What you are asked to do:
What lines below contain the word "cookies"? Please pull each one out.

----------

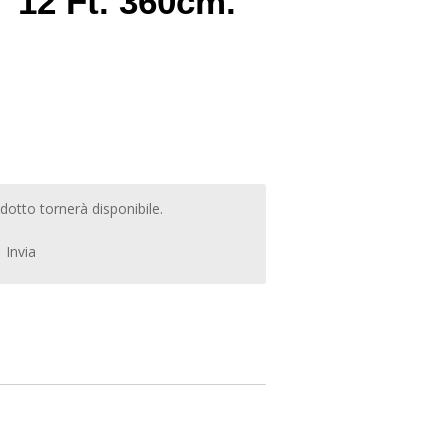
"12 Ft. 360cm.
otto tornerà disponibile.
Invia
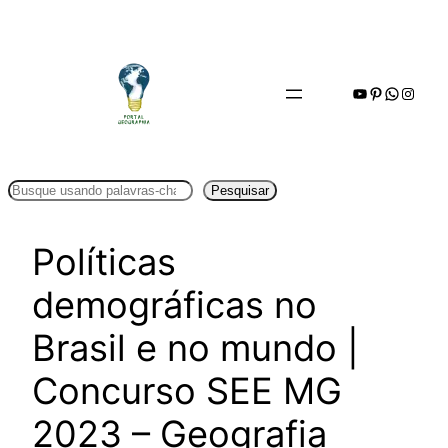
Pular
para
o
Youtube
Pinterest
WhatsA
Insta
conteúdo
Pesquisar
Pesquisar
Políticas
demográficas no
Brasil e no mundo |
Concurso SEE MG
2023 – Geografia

----------

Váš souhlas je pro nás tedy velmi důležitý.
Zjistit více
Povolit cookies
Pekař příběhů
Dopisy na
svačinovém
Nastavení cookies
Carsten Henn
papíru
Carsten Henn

----------

Exercise result:
Povolit cookies
Nastavení cookies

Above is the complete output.